I would normally have been excited at the prospect of a new movie about Hannibal and the Punic wars, but then this article says that it will star Vin Diesel. Blah.



And You Thought You Had It Bad

China, a nation of 1 billion people, has 900 literary magazines, only 90 of which manage to turn out some profit. The reasons, according to this symposium are that:

First, chief editors are appointed by governing bodies of magazines or some government officials. As a result, in most cases, seniority enjoys top priority in such personnel maneuvers and many retired officials who are ignorant of literature are given the posts of editor-in-chief. Second, some writers become editors-in-chief after they become prominent. Chief editors with such backgrounds are sometimes biased, narrow-minded or weak in managerial capability and tend to form charmed circles around them.



Bitter Fruit

The Guardian has a piece on Achmat Dangor’s new novel, Bitter Fruit, loosely based on Dangor’s own family history.

The book is set at a time when euphoric illusions following the end of apartheid are being shattered as the country deals with unexpected economic realities and the Aids pandemic. Dangor chose to dramatise this fraught period through the story of another rape and its aftermath. Bitter Fruit starts with its chief male protagonist, Silas, noticing someone familiar in a shopping mall. The man turns out to be the Afrikaaner cop who 20 years ago had raped Silas’s black wife, Lydia, when the couple were detained for working for the ANC. The sighting unleashes a potent family drama: the couple’s carefully negotiated marriage starts to fall apart; their son, conceived in the rape, becomes a Muslim fundamentalist and an avenger every bit as committed as Dangor’s real grandfather; the family is torn apart in ways it could not have imagined – just as their country is.

Another one to add to the reading list.



Don Quixote Review

How without feeling as addled as its hero to try to say something new about Don Quixote? About the work once singled out by the Nobel Institute as the greatest novel of all time? After imperishable tributes by Fielding, Sterne, Samuel Johnson, Austen, Dickens, Thackeray, Flaubert, Dostoyevsky, Twain, Faulkner, Ortega y Gasset, Unamuno, Mann, Kafka, Joyce, Lukcs, Borges, Paz, Nabokov, Calvino, and Kundera? The lowly academic hack in this case female, a plumpish Sanchita Panza, without donkey or wineskin or really much more than turista Spanish feels especially unqualified. And besides, who really cares?

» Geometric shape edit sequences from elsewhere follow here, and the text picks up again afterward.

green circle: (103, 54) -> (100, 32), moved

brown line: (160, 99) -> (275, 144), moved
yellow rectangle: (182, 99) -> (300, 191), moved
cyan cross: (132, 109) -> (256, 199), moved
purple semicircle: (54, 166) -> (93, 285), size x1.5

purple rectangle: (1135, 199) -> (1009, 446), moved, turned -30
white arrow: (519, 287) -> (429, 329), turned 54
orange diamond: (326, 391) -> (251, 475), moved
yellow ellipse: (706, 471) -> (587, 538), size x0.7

Not sure what the “female” part has to do with it, but anyhow Terry Castle gives it a try: she reviews the new translation by Edith Grossman in the Atlantic.



Kesey Journals

Ken Kesey’s notebooks from his stint in jail for marijuana possession will be out in print soon, though the collection is incomplete because two of the notebooks were confiscated before Kesey’s release.

“[W]riting novels was part of the overall way [Kesey] manifested his creativity, but that was never the original plan. Everything he ever did had graphic visual art. His clothing. His rake and ax have painted handles. He was an artist. The floor of his living room is a gigantic mandala. He did that all the time. And he was good,” [Editor David Sanborn] says.

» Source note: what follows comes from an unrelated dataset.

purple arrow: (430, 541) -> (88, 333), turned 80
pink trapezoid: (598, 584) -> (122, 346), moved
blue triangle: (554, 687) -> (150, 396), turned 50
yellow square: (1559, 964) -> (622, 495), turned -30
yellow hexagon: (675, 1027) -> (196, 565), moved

The article is worth a read, if only for the oddly conservative description of San Francisco ca. 1967 as a “freak show.”



It’s Called A ‘Roman A Clef’

Richard Perle, the loathsome advisor at the Defense Policy Board, wrote a novel (titled, predictably enough, Hard Line) which is now out of print. The Boston Globe‘s Mark Schone dug it up for review.

The glowering, caterpillar-browed Perle, a former assistant secretary of defense under Reagan, has long been known as the Prince of Darkness for his ber-hawkish views. He is also a gourmet chef. These days, when he isn’t devouring coq au vin at his vacation home in Provence, he’s serving on the Defense Policy Board, an influential civilian advisory panel to the Pentagon. Harvard professor Michael Waterman, the menschy hero of “Hard Line,” is also a right-wing, Frenchified foodie with a No. 2 position at Defense, a house in Chevy Chase and a wife whose name begins with L. In early 2001, the New Yorker’s Nicholas Lemann visited Perle at home and realized that the gurgling French stewpots in the lavishly appointed kitchen were straight out of the book.
What Lemann did not know at the time was just how realistic “Hard Line” would prove to be. The novel was meant as a roman clef of the Cold War. But it prefigures, in detail, the Bush administration’s rationale for the invasion of Iraq.

I’d love to get my hands on this book, actually, and find out what’s in store for the next few years of neo-con policy. For more a recent article on Richard Perle himself, you could start with this one by Seymour Hersch.